De Stanza's van Dzyan, waarop De Geheime Leer is gebaseerd, behoren tot dezelfde reeks als de fragmenten die onder de titel De Stem van de Stilte zijn gepubliceerd. Dit gegeven, waarnaar in het voorwoord van het laatste werk wordt verwezen, zou een onderwerp voor meditatie moeten zijn want het draagt een praktische verwijzing in zich met een occulte betekenis die studenten van De Geheime Leer niet zouden mogen missen.

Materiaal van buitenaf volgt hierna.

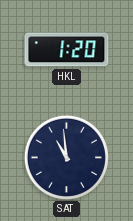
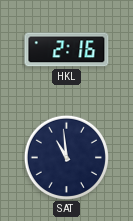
HKL: 1:20 -> 2:16
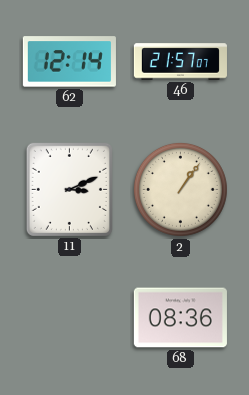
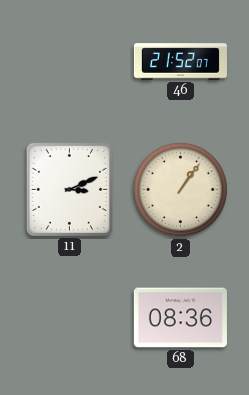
62: 12:14 -> none
46: 21:57 -> 21:52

Wijsheid en mededogen zijn eigen aan wetmatigheid en manifesteren zich in de natuur. Het zijn geen twee verschillende eigenschappen, maar twee aspecten van eenzelfde kwaliteit. In de mens worden het hoofd en het hart als twee verschillende organismen beschouwd. Al onze strijd en ons lijden zijn het gevolg van deze fundamentele misvatting.
Wanneer we erkennen dat hoofd en hart slechts twee aspecten van één natuur zijn, opent zich voor ons de weg van het innerlijke leven. Wat volgt is het verwijderen van de obstakels die de smalle brug tussen hoofd en hart bedekten en verduisterden; vervolgens het tot stand brengen van communicatie, en tenslotte het samensmelten van de twee.

 

Deze twee aspecten van wijsheid en mededogen vormen de ziel van de Stanza's van Dzyan en De Stem van de Stilte. Samengevoegd zullen deze twee verhandelingen helpen de barrière op te heffen, de twee werelden te overbruggen, onze rede mededogend en onze liefde intelligent te maken.
In haar achttien hoofdstukken vervult de Bhagavad Gita deze dubbele opdracht, net zoals de Dhammapada en de allereerste preek die Gautama de Boeddha hield over de vier nobele waarheden en het edel achtvoudig pad dat doen.

 

In de huidige cyclus zijn onze denkvermogens gescheiden van mededogen, en worden onze ethische impulsen meer gedreven door onze psychische dan door onze geestelijke aard.
De studie van de geschriften van HPB onthult de basisbeginselen, intellectueel en filosofisch, voor onze ethische overtuigingen en standpunten; zij toont ons waar en hoe we fout waren en op welke manier verbetering kan plaatsvinden; ook begiftigt zij onze mentale gewaarwordingen en beschouwingen met een levende en vitale ziel en toont zij ons hoe onze algemene kennis praktisch voor zelfverbetering en ten dienste van anderen kan worden toegepast.

 

De eerste taak bestaat uit het zuiveren van het denkvermogen, het verwijderen van psychische indrukken en kamische invloeden; alleen dan kan zijn verlichting door Buddhi, de straal van Atma, volgen.
Met betrekking tot de eerste taak wordt het metafysisch begrijpen van het fysieke universum, met andere woorden, het waarnemen van de oorzaken van gevolgen, het inzien van de relatie tussen werkelijkheid en illusie, noodzakelijk.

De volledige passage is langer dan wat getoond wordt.